Task objective:
Among the entries below, count the lines holding the string "results". Respond with the number alone.

Raw data:

————————

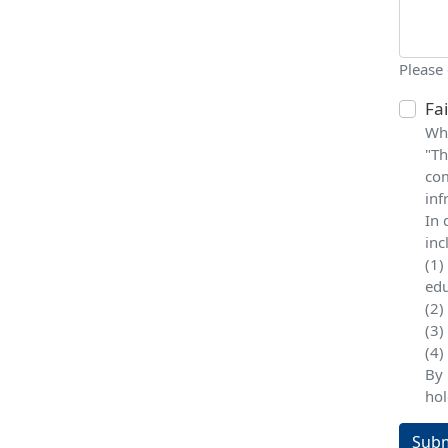
Please
Fa
Whe
"Th
com
inf
In 
inc
(1)
edu
(2)
(3)
(4)
By 
hol
Subm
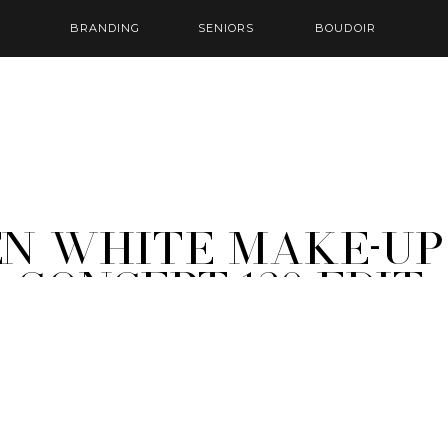
BRANDING
SENIORS
BOUDOIR
EN White Make-Up
 Concept-120-Edit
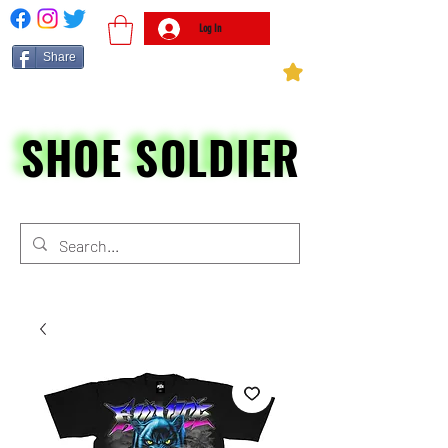
Log In
Share
SHOE SOLDIER
SHOE SOLDIER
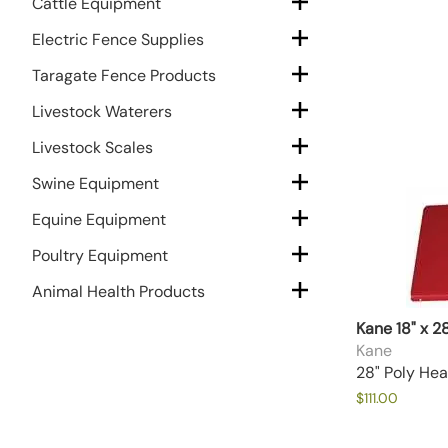
Cattle Equipment
Electric Fence Supplies
Taragate Fence Products
Livestock Waterers
Livestock Scales
Swine Equipment
Equine Equipment
Poultry Equipment
Animal Health Products
Kane 18" x 2
Kane
28" Poly Hea
$111.00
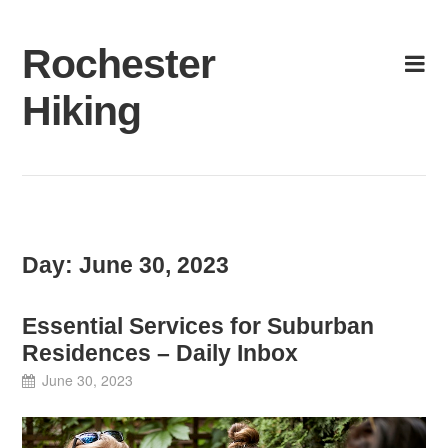
Skip
to
Rochester
content
Hiking
Day:
June 30, 2023
Essential Services for Suburban
Residences – Daily Inbox
June 30, 2023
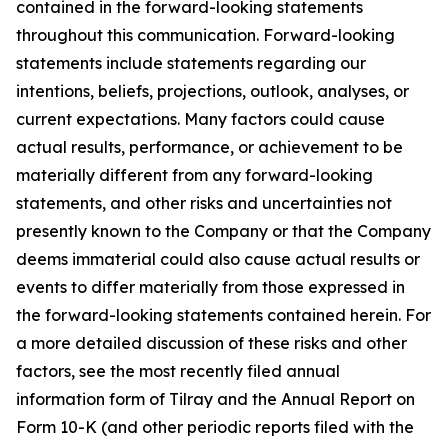
contained in the forward-looking statements
throughout this communication. Forward-looking
statements include statements regarding our
intentions, beliefs, projections, outlook, analyses, or
current expectations. Many factors could cause
actual results, performance, or achievement to be
materially different from any forward-looking
statements, and other risks and uncertainties not
presently known to the Company or that the Company
deems immaterial could also cause actual results or
events to differ materially from those expressed in
the forward-looking statements contained herein. For
a more detailed discussion of these risks and other
factors, see the most recently filed annual
information form of Tilray and the Annual Report on
Form 10-K (and other periodic reports filed with the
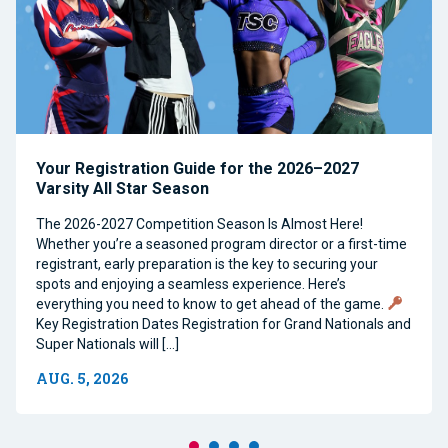
Your Registration Guide for the 2026–2027
Varsity All Star Season
The 2026-2027 Competition Season Is Almost Here!
Whether you’re a seasoned program director or a first-time
registrant, early preparation is the key to securing your
spots and enjoying a seamless experience. Here’s
everything you need to know to get ahead of the game.
Key Registration Dates Registration for Grand Nationals and
Super Nationals will […]
AUG. 5, 2026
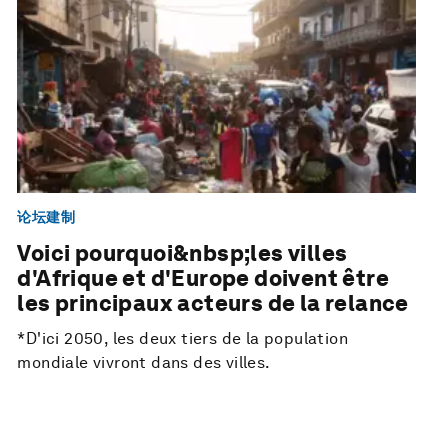
论坛建制
Voici pourquoi&nbsp;les villes
d'Afrique et d'Europe doivent être
les principaux acteurs de la relance
*D'ici 2050, les deux tiers de la population
mondiale vivront dans des villes.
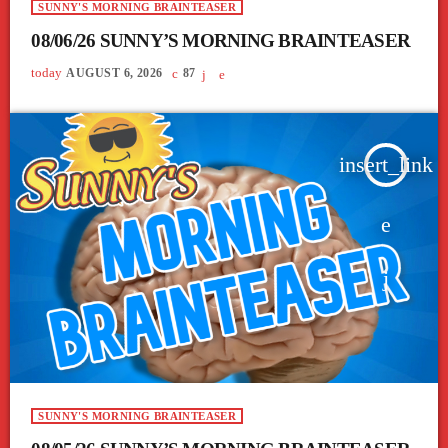
SUNNY'S MORNING BRAINTEASER
08/06/26 SUNNY’S MORNING BRAINTEASER
today
AUGUST 6, 2026
87
insert_link
SUNNY'S MORNING BRAINTEASER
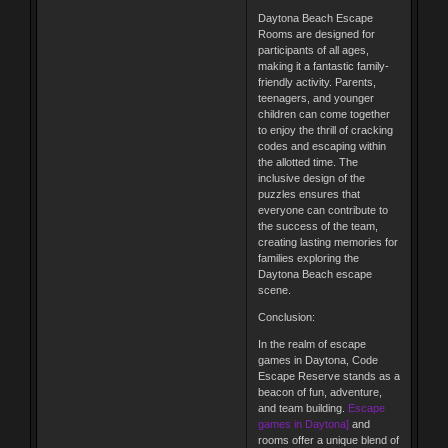
Daytona Beach Escape
Rooms are designed for
participants of all ages,
making it a fantastic family-
friendly activity. Parents,
teenagers, and younger
children can come together
to enjoy the thrill of cracking
codes and escaping within
the allotted time. The
inclusive design of the
puzzles ensures that
everyone can contribute to
the success of the team,
creating lasting memories for
families exploring the
Daytona Beach escape
scene.
Conclusion:
In the realm of escape
games in Daytona, Code
Escape Reserve stands as a
beacon of fun, adventure,
and team building.
Escape
games in Daytona]
and
rooms offer a unique blend of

————————

Output below:
2